The relationship continued after Brees joined the Saints in 2006, and from 2012 to 2016, the lawsuit alleged, he and his wife spent approximately $15 million on diamonds as investments. Those purchases included a blue diamond ring for which Moradi charged nearly $8.2 million, and which an expert appraiser subsequently told the couple was worth closer to $3.6 million.
That appraiser, hired by the Breeses after their financial adviser suggested they submit their diamonds for an independent evaluation, said they had been overcharged by a total of around $9 million. The lawsuit claimed that after being confronted by Brees, Moradi admitted to selling the diamonds at “a substantial markup” but pointed to a market that was as “weak as it has ever been.”
“Moradi insisted unabashedly that he had done nothing wrong because he charged plaintiffs the price at which Moradi expected the jewelry could be resold in 10 to 15 years because Moradi knew [the Breeses] wanted a ‘long-term investment,’ ” the lawsuit stated (via The Advocate).
“Drew Brees aggressively purchased multimillion dollar pieces of jewelry. Years later, claiming to suffer ‘cash flow problems,’ he tried to bully my client into undoing the transactions,” Moradi’s attorney, Eric M. George, said Tuesday in a statement (via TMZ Sports).
“Mr. Brees’s behavior and his belief that he was wronged because the jewelry did not appreciate in value as quickly as he hoped both demonstrate a lack of integrity and contradict basic principles of both economics and the law.”
The lawsuit accused Moradi of fraud, breach of contract and financial responsibility, as well as violations of California business regulations.

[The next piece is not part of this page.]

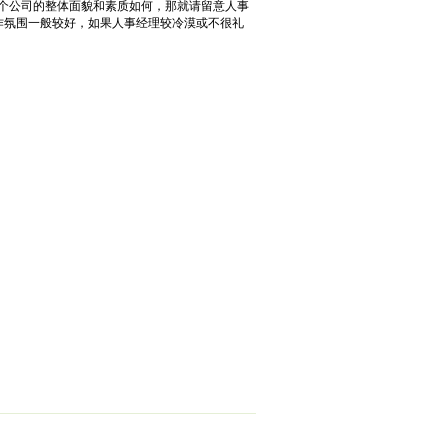
个公司的整体面貌和素质如何，那就请留意人事
作氛围一般较好，如果人事经理较冷漠或不很礼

The Breeses are also seeking repayment of $244,000 they said they wired to Moradi for a watch they ultimately decided not to purchase, while he allegedly said he would apply the amount as a store credit.
Brees said Moradi was recommended to him in 2003 by a friend in San Diego, after the quarterback expressed interest in watches that he could wear but which would also increase in value over time. Brees and his wife then began buying watches and other items, both for themselves and as gifts, over a period of several years from Moradi.
According to the lawsuit, Brees became interested in the investment diamonds as “an extravagant gift” for his wife as their 10th anniversary approached. The 2009 Super Bowl MVP and 11-time Pro Bowler signed a two-year, $50 million contract with the Saints last month, a pact set to push him well over $200 million in earnings over an NFL career that began in 2001.
“He should restrict his game-playing to the football field,” George said of Brees, “and refrain from bullying honest, hard-working businessmen like my client.”